Interpretation ID: nht74-2.38
DATE: 05/09/74
FROM: AUTHOR UNAVAILABLE; Lawrence R. Schneider; NHTSA
TO: Henke Manufacturing Corporation
COPYEE: MR. PESKOE; MR. SHIFFLETT; MR. FAY
TITLE: FMVSR INTERPRETATION
TEXT: This is in reply to your letter of March 12, 1974, asking several questions regarding the sale of snow plows and related equipment and their installation on vehicles. Your questions are restated below, followed by our responses:
1. Question A: "When we sell a plow, lift frame, lights and brackets to a dealer, do we have to report to you what dealers we sold light kits. Lights meet the code. Yes or no."
No. The sale of lighting equipment to a dealer, without any concurrent installation on a vehicle, does not give rise to any reporting or other requirements.
Question B: "When we receive an order for a snow plow and no light kit is ordered, what is our responsibility in this case: We assume the dealer furnishes his own light kit."
As long as you do not install the plow no requirements apply.
2. "We mount a lift frame for a county or city and they want to mount their own lights. We instruct them that lights are mandatory before they affix the plow. The lift frame only does not affect the present requirement for lights. Are we violating the law and what must we do?"
The addition of a lift frame to a completed vehicle (to which a "readily-attachable" plow will later be added) would make you a vehicle alterer and subject to section 567.7 of the Certification regulations. The alterer label should take into account the weight of a plow. As lights may be considered to be readily attachable, you may deliver the vehicle to the county without the additional lights. The county must install them, however, and you should obtain written assurance that it will do so. If the lights were not installed by the user, you would be responsible for a violation of section 108(a)(1) of the Vehicle Safety Act (15 U.S.C. 1397(a)(1)). Your certification as an alterer would also be invalid, as the altered vehicle would not conform to all applicable standards.

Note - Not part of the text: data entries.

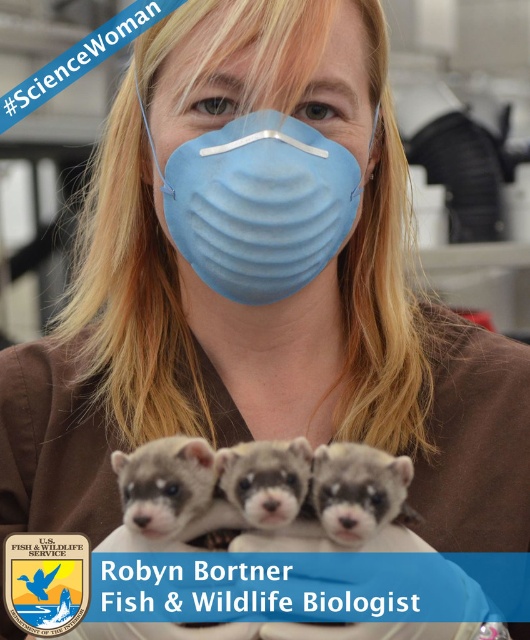 Question: Is blue non-woven fabric mask at center wider than fuzzy gray ferret at center?

Choices:
 (A) yes
 (B) no

Answer: (A)

Question: Estimate the real-world distances between objects in this image. Which object is farther from the fuzzy gray ferret at center?

Choices:
 (A) blue non-woven fabric mask at center
 (B) fuzzy white ferret at center

Answer: (A)

Question: Estimate the real-world distances between objects in this image. Which object is closer to the blue non-woven fabric mask at center?

Choices:
 (A) fuzzy gray ferret at center
 (B) fuzzy white ferret at center

Answer: (B)

Question: Does fuzzy gray ferret at center lie in front of fuzzy white ferret at center?

Choices:
 (A) yes
 (B) no

Answer: (A)

Question: Which object is the farthest from the fuzzy white ferret at center?

Choices:
 (A) blue non-woven fabric mask at center
 (B) fuzzy gray ferret at center

Answer: (A)

Question: Can you confirm if blue non-woven fabric mask at center is smaller than fuzzy white ferret at center?

Choices:
 (A) yes
 (B) no

Answer: (B) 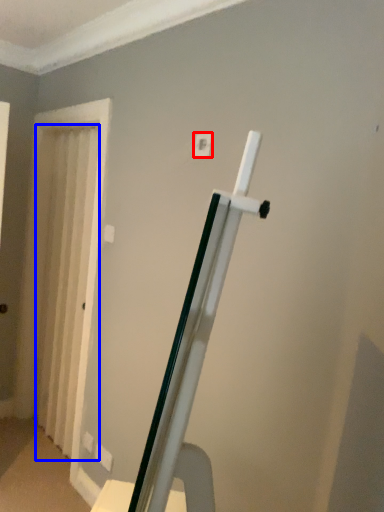 Question: Which point is closer to the camera, light switch (highlighted by a red box) or curtain (highlighted by a blue box)?

Choices:
 (A) light switch
 (B) curtain

Answer: (A) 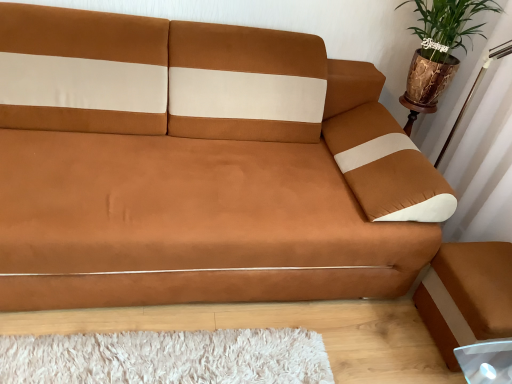 Question: Based on their positions, is suede brown couch at center located to the left or right of green leafy plant in brown pot at upper right?

Choices:
 (A) right
 (B) left

Answer: (B)

Question: Do you think suede brown couch at center is within green leafy plant in brown pot at upper right, or outside of it?

Choices:
 (A) outside
 (B) inside

Answer: (A)

Question: Which of these objects is positioned closest to the brown leather footrest at lower right?

Choices:
 (A) suede brown couch at center
 (B) green leafy plant in brown pot at upper right

Answer: (A)

Question: Considering the real-world distances, which object is farthest from the suede brown couch at center?

Choices:
 (A) brown leather footrest at lower right
 (B) green leafy plant in brown pot at upper right

Answer: (B) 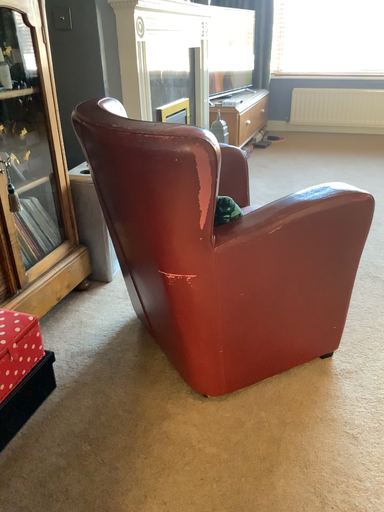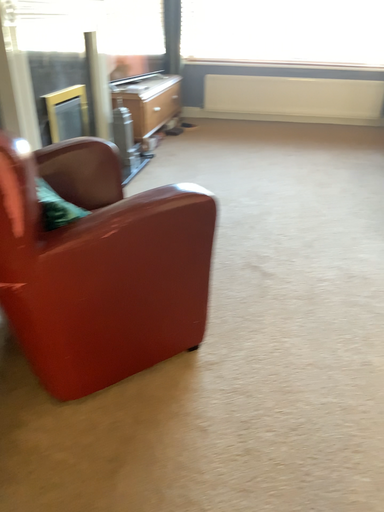 Question: Which way did the camera rotate in the video?

Choices:
 (A) rotated left
 (B) rotated right

Answer: (B) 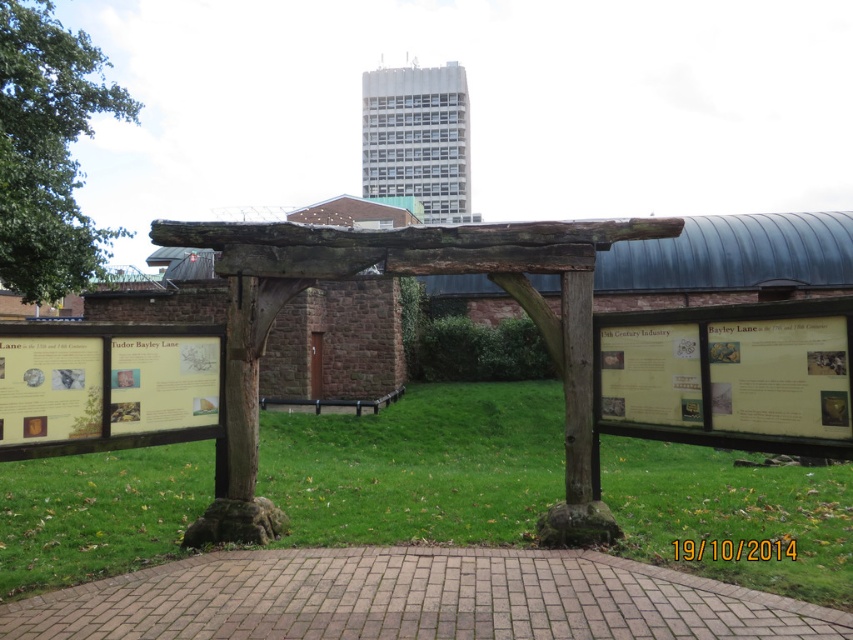 Can you confirm if weathered wood arch at center is positioned above brown wooden pergola at upper center?

No, weathered wood arch at center is not above brown wooden pergola at upper center.

Between point (271, 230) and point (392, 99), which one is positioned in front?

Point (271, 230) is in front.

Image resolution: width=853 pixels, height=640 pixels. I want to click on weathered wood arch at center, so click(x=451, y=269).

Where is `weathered wood arch at center`? The image size is (853, 640). weathered wood arch at center is located at coordinates (x=451, y=269).

Between brick paved path at center and weathered wood arch at center, which one appears on the right side from the viewer's perspective?

From the viewer's perspective, weathered wood arch at center appears more on the right side.

Between brick paved path at center and weathered wood arch at center, which one is positioned higher?

weathered wood arch at center

Between point (346, 621) and point (230, 228), which one is positioned in front?

Point (346, 621) is in front.

The width and height of the screenshot is (853, 640). In order to click on brick paved path at center in this screenshot , I will do `click(415, 598)`.

Is brick paved path at center behind brown wooden pergola at upper center?

No, it is not.

Is brick paved path at center below brown wooden pergola at upper center?

Indeed, brick paved path at center is positioned under brown wooden pergola at upper center.

Is point (296, 563) more distant than point (437, 180)?

No, (296, 563) is in front of (437, 180).

I want to click on brick paved path at center, so click(x=415, y=598).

3. "Henke receives a truck with a dump box and no certification label and nothing noted on incomplete registration. We certified the truck and informed the county that they should get the dealer mounting the box to put an addendum to the incomplete vehicle form to the effect that he mounted the box. Is this correct?"
Yes, if in fact the vehicle conforms to applicable standards, and its weight ratings are correct; no, if it does not conform or its weight ratings are not correct. In completing and certifying a vehicle without complete documentation required under Part 568, you run the risk of having no "due care" defense to a finding of nonconformity.
4. "Henke receives a truck that has a final certification. We mount lift frame, (Illegible Word) and front hydraulic power system. The county wants to mount their own lights. Do we have to put on an addendum sticker? We warn them regarding light requirements when plow is mounted."
Section 577.7 of the Certification regulations requires an alterer label when non-readily-attachable components, or any components whose installation modifies the stated weight ratings, are installed. We assume the equipment you mount in this case falls within one if not both of these categories, and an alterer label is therefore required. Your failure to install lights has the same effect here as in our answer to question 2.
5. "We receive a truck with a box capacity when loaded with sand which is more than the GVWR rating and we mount snow plow lift frame and wing. We instruct the customer to mount the plow and wing and add their normal ballast and take the truck to a scale and trim the load not to exceed the axle ratings as stated on the certification label. Our equipment does not overload any axle. Do we have any further liability in regard to the overloading of axles?"
As a vehicle alterer, you are required to recertify the vehicle, and modify its weight ratings if necessary, following the alterations you perform. The gross vehicle weight rating you establish must be based on the vehicle's rated cargo load. Normally, manufacturers are not required to determine what specific loads a vehicle they certify may carry, and are certainly not responsible for overloading by users. However, where the manufacturer (or alterer as the case may be) actually knows that a vehicle he certified is being purchased to carry primarily a particular commodity, the rated cargo load on which he bases his ratings should not be less than what he can reasonably expect the user to consider a "full load" of that commodity. If he knows that a normal full load of sand, for example, to be carried in that truck will weigh 5 tons, we would consider it false and misleading to rate the cargo load at 4 tons to avoid having to use heavier-duty running gear. In the example you describe, the answer would depend on what you (the manufacturer) know, or can reasonably be expected to know, about how the plow trucks are likely to be loaded. A warning to the buyer not to exceed the rated cargo load or the weight ratings, in that case, would not be sufficient if it were reasonable to expect that the vehicles would, in practice, exceed these ratings at normal full load despite the warning.
With respect to your request for a code number, no final requirements have been issued on this matter, and no number is presently required.